2020 was a year of many challenges, set backs, and triumphs. This year was especially hard for us here at That Nerdy Site, as we saw the departure of three of our founding members, massive technical setbacks, and personal struggles for each and every one of us. The year that was supposed to be our sophomore effort in the gaming coverage scene was hamstrung as it had barely begun. But we persevered, like so many of you, and now we’re here. 2021. But let’s take a look back at my year of gaming, and all the amazing releases that we were able to enjoy, and celebrate the very thing that carried out torch of light through the darkness that was this last year.

If you want more Game of the Year content, and have five hours to spare, check back throughout the week for other lists and you can find our site-wide Top 10 games of the year conversation that went live as this week’s That Nerdy Site Show.

Honorable Mentions:

Best Definitive Edition of 2020

Persona 5 Royal


If this was the first time I played Persona 5, this game would be my number one game of the year with a silver bullet. But, because of my own self-imposed rules, I don’t consider remasters, DLC, or expansions as valid candidates for my Game of the Year list. If I did, I would have Destiny 2 and Final Fantasy XIV dominating the list every year. Legacy level games like those and definitive releases like Royal hit very differently than new games, and it isn’t fair asking new releases competing with what is sometimes years of emotional connections. 

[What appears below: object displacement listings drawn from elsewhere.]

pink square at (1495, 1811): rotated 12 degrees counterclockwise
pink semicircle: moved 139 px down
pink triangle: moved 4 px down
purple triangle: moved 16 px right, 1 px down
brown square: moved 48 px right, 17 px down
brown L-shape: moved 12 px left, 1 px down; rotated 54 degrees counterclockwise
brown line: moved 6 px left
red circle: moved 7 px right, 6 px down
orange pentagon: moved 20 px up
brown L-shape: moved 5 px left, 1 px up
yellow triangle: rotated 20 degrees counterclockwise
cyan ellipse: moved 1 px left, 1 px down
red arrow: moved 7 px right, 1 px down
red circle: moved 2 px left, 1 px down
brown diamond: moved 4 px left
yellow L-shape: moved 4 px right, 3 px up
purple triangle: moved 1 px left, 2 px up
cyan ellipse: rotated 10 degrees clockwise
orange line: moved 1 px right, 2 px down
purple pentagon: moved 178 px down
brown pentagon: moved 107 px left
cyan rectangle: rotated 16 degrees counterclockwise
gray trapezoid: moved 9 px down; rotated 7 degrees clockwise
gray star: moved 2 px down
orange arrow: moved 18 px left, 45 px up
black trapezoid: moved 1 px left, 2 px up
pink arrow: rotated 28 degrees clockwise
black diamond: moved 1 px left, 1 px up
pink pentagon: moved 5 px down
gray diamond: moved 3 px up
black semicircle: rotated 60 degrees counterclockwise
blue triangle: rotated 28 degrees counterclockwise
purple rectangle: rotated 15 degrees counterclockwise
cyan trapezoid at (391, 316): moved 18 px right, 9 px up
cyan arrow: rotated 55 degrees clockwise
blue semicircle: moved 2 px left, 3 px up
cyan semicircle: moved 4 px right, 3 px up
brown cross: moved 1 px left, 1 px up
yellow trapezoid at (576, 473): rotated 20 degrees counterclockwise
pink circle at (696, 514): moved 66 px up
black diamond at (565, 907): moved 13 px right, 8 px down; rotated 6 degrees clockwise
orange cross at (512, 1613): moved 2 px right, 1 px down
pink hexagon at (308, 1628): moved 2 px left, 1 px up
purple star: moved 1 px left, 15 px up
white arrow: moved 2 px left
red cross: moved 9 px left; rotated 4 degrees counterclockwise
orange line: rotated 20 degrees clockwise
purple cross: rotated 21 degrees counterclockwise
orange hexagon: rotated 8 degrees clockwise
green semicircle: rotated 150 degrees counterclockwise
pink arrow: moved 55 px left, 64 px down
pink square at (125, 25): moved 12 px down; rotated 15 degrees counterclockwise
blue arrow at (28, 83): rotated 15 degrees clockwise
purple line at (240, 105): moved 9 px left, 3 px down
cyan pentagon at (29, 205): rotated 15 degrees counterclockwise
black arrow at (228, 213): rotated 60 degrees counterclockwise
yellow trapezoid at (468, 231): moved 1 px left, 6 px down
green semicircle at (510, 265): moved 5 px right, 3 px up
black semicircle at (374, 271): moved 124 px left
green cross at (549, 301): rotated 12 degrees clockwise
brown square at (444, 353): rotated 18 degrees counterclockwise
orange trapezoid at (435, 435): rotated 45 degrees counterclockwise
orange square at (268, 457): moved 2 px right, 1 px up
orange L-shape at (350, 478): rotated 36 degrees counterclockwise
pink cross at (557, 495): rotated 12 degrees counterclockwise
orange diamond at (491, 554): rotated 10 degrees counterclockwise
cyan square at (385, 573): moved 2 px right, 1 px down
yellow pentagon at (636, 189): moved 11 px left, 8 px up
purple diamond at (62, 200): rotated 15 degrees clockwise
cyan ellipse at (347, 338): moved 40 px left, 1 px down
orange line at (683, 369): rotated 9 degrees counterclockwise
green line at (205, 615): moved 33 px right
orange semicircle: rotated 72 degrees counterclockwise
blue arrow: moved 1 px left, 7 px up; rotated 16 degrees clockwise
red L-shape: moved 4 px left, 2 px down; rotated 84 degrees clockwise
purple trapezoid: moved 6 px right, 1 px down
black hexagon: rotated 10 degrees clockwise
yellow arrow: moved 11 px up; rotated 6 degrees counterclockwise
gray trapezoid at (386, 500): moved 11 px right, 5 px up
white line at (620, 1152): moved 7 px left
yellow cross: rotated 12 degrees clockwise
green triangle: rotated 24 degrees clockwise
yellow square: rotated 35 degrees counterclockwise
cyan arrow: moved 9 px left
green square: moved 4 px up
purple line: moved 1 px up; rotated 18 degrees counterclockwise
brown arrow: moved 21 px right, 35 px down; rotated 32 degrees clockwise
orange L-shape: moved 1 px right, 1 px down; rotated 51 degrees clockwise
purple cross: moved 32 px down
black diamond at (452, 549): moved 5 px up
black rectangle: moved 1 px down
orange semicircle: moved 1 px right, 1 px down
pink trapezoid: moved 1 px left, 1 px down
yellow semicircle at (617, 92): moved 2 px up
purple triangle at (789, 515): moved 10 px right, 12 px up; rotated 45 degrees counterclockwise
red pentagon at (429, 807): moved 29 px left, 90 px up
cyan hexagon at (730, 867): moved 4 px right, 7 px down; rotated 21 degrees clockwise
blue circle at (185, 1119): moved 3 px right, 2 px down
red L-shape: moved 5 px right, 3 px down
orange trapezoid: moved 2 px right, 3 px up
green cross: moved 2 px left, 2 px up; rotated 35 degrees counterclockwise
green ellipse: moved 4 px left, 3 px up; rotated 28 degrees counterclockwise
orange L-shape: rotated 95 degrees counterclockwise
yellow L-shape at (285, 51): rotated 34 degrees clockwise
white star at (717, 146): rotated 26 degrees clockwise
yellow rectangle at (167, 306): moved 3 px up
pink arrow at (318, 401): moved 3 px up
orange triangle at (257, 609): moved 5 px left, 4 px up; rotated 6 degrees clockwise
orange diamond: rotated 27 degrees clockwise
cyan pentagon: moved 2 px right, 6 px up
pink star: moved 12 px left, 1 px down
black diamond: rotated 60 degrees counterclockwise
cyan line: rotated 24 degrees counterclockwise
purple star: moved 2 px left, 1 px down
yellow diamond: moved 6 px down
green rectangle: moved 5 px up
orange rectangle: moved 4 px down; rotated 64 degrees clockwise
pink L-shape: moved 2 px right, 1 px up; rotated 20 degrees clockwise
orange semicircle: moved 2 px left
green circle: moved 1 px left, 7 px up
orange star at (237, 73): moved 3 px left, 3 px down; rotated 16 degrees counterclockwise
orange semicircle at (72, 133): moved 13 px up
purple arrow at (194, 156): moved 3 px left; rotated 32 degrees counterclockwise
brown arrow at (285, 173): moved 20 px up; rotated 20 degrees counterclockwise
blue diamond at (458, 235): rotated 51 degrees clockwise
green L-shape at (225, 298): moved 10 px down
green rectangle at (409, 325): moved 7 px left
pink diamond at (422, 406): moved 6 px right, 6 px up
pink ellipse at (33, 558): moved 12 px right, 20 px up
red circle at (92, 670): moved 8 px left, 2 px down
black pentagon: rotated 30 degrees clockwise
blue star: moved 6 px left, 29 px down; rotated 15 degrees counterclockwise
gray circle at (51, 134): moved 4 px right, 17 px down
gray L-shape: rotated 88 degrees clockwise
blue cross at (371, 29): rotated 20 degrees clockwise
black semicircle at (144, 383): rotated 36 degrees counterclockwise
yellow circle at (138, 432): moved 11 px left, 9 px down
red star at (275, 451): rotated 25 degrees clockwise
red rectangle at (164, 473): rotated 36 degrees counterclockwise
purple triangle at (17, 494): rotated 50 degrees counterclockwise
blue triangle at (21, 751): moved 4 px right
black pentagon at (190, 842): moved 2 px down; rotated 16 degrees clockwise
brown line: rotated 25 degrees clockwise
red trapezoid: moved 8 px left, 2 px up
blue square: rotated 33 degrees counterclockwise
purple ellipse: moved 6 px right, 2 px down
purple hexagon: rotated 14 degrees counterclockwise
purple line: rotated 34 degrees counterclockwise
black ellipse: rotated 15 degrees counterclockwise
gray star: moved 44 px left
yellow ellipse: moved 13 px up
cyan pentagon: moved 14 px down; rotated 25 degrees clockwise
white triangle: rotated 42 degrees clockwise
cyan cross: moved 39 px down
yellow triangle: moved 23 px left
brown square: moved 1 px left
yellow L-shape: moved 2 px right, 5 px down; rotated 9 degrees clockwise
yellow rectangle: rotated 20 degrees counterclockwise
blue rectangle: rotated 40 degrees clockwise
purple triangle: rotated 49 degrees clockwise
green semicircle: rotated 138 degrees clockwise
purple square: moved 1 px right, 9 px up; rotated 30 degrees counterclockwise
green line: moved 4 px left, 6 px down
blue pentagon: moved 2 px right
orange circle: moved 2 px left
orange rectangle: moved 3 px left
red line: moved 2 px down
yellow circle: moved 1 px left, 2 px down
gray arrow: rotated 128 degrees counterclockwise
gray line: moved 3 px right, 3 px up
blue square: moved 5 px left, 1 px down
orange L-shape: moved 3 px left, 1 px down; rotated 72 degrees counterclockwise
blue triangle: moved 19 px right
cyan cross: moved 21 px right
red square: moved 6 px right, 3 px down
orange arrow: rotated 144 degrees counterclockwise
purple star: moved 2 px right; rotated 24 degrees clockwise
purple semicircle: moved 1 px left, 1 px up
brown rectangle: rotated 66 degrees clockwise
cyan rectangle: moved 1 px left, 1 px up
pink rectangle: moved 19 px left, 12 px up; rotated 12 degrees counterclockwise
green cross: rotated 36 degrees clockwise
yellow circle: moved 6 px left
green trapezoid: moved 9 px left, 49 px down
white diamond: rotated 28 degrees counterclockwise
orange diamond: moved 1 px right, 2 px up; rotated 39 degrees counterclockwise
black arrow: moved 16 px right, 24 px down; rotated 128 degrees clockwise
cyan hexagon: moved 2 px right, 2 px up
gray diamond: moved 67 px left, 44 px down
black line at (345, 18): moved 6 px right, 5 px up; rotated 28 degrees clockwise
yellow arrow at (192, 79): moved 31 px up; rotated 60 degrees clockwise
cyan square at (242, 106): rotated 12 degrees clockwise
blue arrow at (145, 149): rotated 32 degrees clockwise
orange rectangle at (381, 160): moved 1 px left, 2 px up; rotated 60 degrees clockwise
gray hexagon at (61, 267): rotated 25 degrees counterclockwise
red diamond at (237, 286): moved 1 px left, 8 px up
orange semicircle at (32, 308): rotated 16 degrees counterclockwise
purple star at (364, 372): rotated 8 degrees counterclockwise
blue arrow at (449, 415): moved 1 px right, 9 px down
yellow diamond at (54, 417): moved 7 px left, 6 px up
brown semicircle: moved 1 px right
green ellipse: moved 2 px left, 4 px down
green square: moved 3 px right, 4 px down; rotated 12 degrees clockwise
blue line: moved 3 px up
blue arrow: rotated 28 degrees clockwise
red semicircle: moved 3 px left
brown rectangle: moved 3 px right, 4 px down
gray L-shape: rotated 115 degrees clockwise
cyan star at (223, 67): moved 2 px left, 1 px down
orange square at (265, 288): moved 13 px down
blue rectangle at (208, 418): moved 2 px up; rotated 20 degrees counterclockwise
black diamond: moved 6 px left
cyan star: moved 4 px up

Persona 5 Royal is an incredible game, stream lining everything it needed to and even things that didn’t need it, making it the absolute best way to play the original content, along with the addition 20-30 hours of new content exploring the unresolved pains of the characters and the introduction of the two new Confidants, and the total rework of Goro Akechi’s brings new layers to the story in a seamless manner. In spite of a less satisfying ending cutscene, Persona 5 Royal remains THE definitive way to play one of the best games of the generation.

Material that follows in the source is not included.